Au premier trimestre de 2021, le mazout à haute teneur en soufre (HSFO) a été le seul carburant de soute à connaître une croissance annuelle à Singapour, le plus grand centre de soutage au monde, selon les données de BIMCO.

Les ventes de HSFO sont en hausse de 47,2% par rapport au premier trimestre 2020, atteignant 3,1 millions de tonnes.

Cela représente cependant toujours moins d’un tiers des ventes de carburants à haute teneur en soufre au premier trimestre 2019, avant l’entrée en vigueur du plafond de soufre de l’OMI 2020.

L’augmentation de 1 million de tonnes des ventes de HSFO a dépassé la baisse des ventes de mazout à faible teneur en soufre (LSFO) et de gazole marin (MGO), bien que marginalement, avec des ventes totales de soutes à Singapour en hausse de 0,8% au premier trimestre.

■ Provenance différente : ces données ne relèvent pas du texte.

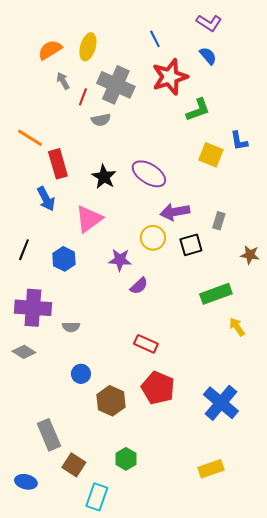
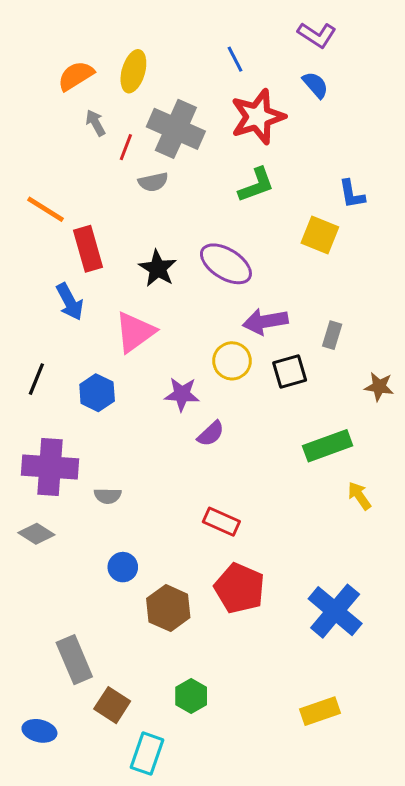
green L-shape: (198, 110) -> (256, 185), moved
blue L-shape: (239, 141) -> (352, 194), moved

Les ventes de MGO ont le plus baissé par rapport à l’année précédente, en baisse de 25,3% et ne représentant que 8,7% des ventes totales de soutes à Singapour au premier trimestre. Les ventes de LSFO ont atteint 8,6 millions de tonnes, soit une baisse de 5,4% par rapport au premier trimestre 2020, portant sa part des ventes totales de soutes à 66,7%, en légère baisse par rapport à la part de 71,1% revendiquée au début de l’année dernière.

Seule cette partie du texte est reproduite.